__Exercise goal__. Exactly as written, transcribe the lines that run from the one containing "sensitivity treatments, application" to the end of the records below.

*** The data

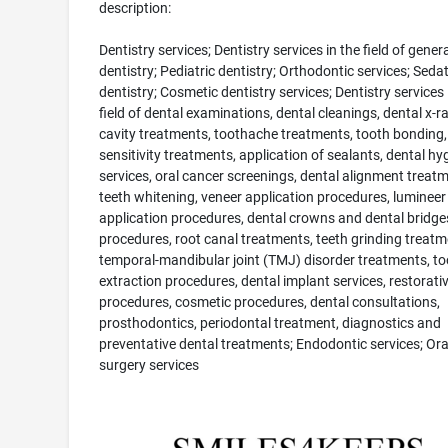
description:
Dentistry services; Dentistry services in the field of genera
dentistry; Pediatric dentistry; Orthodontic services; Seda
dentistry; Cosmetic dentistry services; Dentistry services 
field of dental examinations, dental cleanings, dental x-ra
cavity treatments, toothache treatments, tooth bonding,
sensitivity treatments, application of sealants, dental hyg
services, oral cancer screenings, dental alignment treatm
teeth whitening, veneer application procedures, lumineer
application procedures, dental crowns and dental bridge
procedures, root canal treatments, teeth grinding treatm
temporal-mandibular joint (TMJ) disorder treatments, to
extraction procedures, dental implant services, restorati
procedures, cosmetic procedures, dental consultations,
prosthodontics, periodontal treatment, diagnostics and
preventative dental treatments; Endodontic services; Ora
surgery services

******

__Result of this exercise__.
sensitivity treatments, application of sealants, dental hyg
services, oral cancer screenings, dental alignment treatm
teeth whitening, veneer application procedures, lumineer
application procedures, dental crowns and dental bridge
procedures, root canal treatments, teeth grinding treatm
temporal-mandibular joint (TMJ) disorder treatments, to
extraction procedures, dental implant services, restorati
procedures, cosmetic procedures, dental consultations,
prosthodontics, periodontal treatment, diagnostics and
preventative dental treatments; Endodontic services; Ora
surgery services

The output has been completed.